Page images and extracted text
■ ■ ■ ■
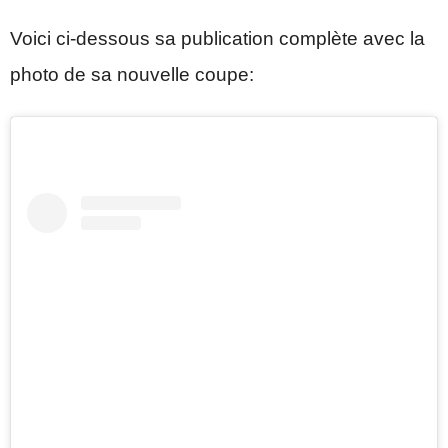
Voici ci-dessous sa publication complète avec la
photo de sa nouvelle coupe:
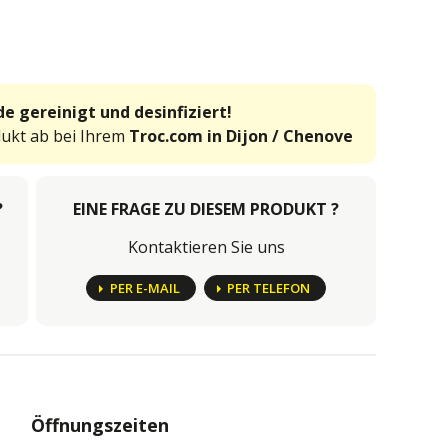
e gereinigt und desinfiziert!
dukt ab bei Ihrem
Troc.com in Dijon / Chenove
?
EINE FRAGE ZU DIESEM PRODUKT ?
Kontaktieren Sie uns
PER E-MAIL
PER TELEFON
Öffnungszeiten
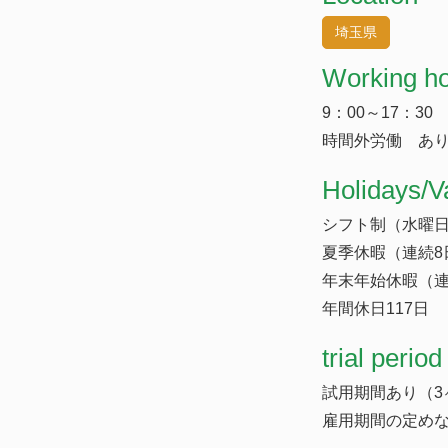
埼玉県
Working h
9：00～17：30
時間外労働 あり
​Holidays/V
シフト制（水曜日
夏季休暇（連続8
年末年始休暇（連
年間休日117日
trial period
試用期間あり（3
雇用期間の定め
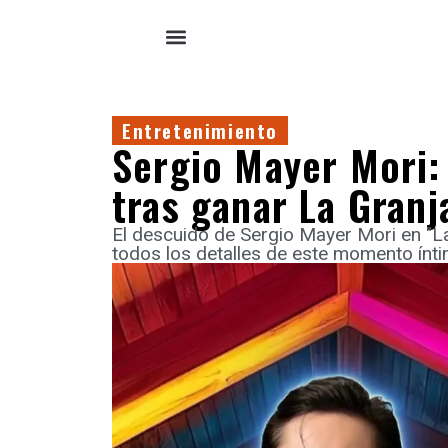
Entretenimiento
Sergio Mayer Mori:
tras ganar La Granj
El descuido de Sergio Mayer Mori en "La
todos los detalles de este momento ínti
■ ■ ■ ■
YOUR OBJECTIVE
The answer must be a single number: the count of lines in the records above that contain the word "Mayer".

WRITTEN ANSWER
2